Like Dameon said, above, it doesn't only matter that you supply fake information (although that definitely helps somewhat). Another issue is what William Binney calls your digital "domain", which is a filed network of all your linked online activity (it creates a "virtual you", so to speak). Facebook Corporation is the worst for this, as they own so many big and small companies (i.e. WhatsApp, Instagram, etc.), and even most other online platforms let you "Sign in with Facebook". This means they track everything most people do on the internet, and create profiles about you, which then automatically goes to the government intelligence server farm (Data Center in Utah) -- not to mention they also sell "you" to a bunch of companies. Unless you browse in private tab mode, or close your browser after using facebox (and delete cookies), and ideally use a VPN, they will track you across multiple websites. STELLAR WIND used mass metadata surveillance since the early 2000s, and more recently (and now) PRISM and some new SigInt programs are compiling all this information about you from all the sources you let them. Then they share it all with FiveEyes.

It's getting more and more scary the more and more I learn about our digital (lack of) privacy and surveillance. Besides using TOR or at least a VPN, I think there's not much way for people to remain anonymous and have privacy on the internet. And what's more: there's not much way to avoid eventual persecution -- or maybe, soon enough, conviction -- for your "digital tattoo".


----------



## Older Than Dirt (Jun 20, 2020)

Look into whether you can install the Electronic Frontier Foundation' s browser add-on Privacy Badger, which will stop a lot of these evils.

I have never had an account on Fecesbook, and use my wife's on the rare occasions i need to find/reach someone i can't find/reach any other way. 
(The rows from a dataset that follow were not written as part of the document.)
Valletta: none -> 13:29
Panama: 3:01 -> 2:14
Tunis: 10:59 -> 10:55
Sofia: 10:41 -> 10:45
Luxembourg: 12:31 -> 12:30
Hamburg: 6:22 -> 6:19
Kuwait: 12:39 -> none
My attitude has always been that if The Man wants to surveil me, let the motherfuckers _work_ at it, the old-fashioned way, by sitting in a car in front of my house and trying to follow me around- why would i want to do all that hard work of surveillance _for them_, by posting a publicly available list of who my friends/family are, and what i do?
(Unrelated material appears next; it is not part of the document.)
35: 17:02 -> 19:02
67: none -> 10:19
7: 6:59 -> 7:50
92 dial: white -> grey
Of course there is the U.Utah Philips attitude- he had a comedy riff about the Feds opening his mail, and figuring as how "them birds" had to learn about left theory, and the need for revolution, _some_ kind of way, and it might as well be by reading his mail. The punch line is where he gets them to do his spring garden cultivation for him while he's on the road touring by writing home "Whatever you do, don't dig up the back yard, that's where the guns are buried!"


----------



## The Thirteenth Orphan (Jul 11, 2020)

You can have a completely doctored profile and still be contributing information unique to you which can be used to identify you later. Someone already mentioned fb affiliated links. Have you ever once logged in on your phone? Have you hand stripped metadata from any photo's you have uploaded? Do you use chrome to browse it? For that matter, do you keep your browser from being maximized when viewing it? 
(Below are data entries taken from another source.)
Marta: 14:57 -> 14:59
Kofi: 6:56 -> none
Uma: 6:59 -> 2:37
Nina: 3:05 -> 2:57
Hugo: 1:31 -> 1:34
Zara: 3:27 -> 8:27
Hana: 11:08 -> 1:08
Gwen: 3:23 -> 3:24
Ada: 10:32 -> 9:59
Fake emails, VPN's etc. are useful tools but if you think that is all it takes to out wit the good folks at fb or other data mining organizations, then you're naive. To prove my point; are your trusted friends and family similarly obfuscated at all times? I doubt it. If they are in any way linked/messaged your dummy profile, then a web is already built to discern who you really are.


----------



## Exprswy2urSkull (Sep 8, 2020)

Facebook isnt "connecting people" like they say- its SELECTING people. Comments i made on fb a couple years back in the "land of free speech" is how I got put on a government watchlist, & became a targeted individual. My life has been systematically destroyed by random strangers & "the powers that should not be" ever since.. no doubt, BEWARE!!!!!


----------



## Exprswy2urSkull (Sep 8, 2020)

..And btw, all my personal info on my fb account was bogus, BUT THEY STILL KNEW EXACTLY WHO I WAS. Believe me, that doesn't protect you!


----------



## Deleted member 29173 (Sep 12, 2020)

Exprswy2urSkull said:


> Comments i made on fb a couple years back in the "land of free speech" is how I got put on a government watchlist, & became a targeted individual.



How did you find this out? I've heard of this happening before and those people found this out when they were about to get on a flight and were detained. But I haven't heard of other ways.


----------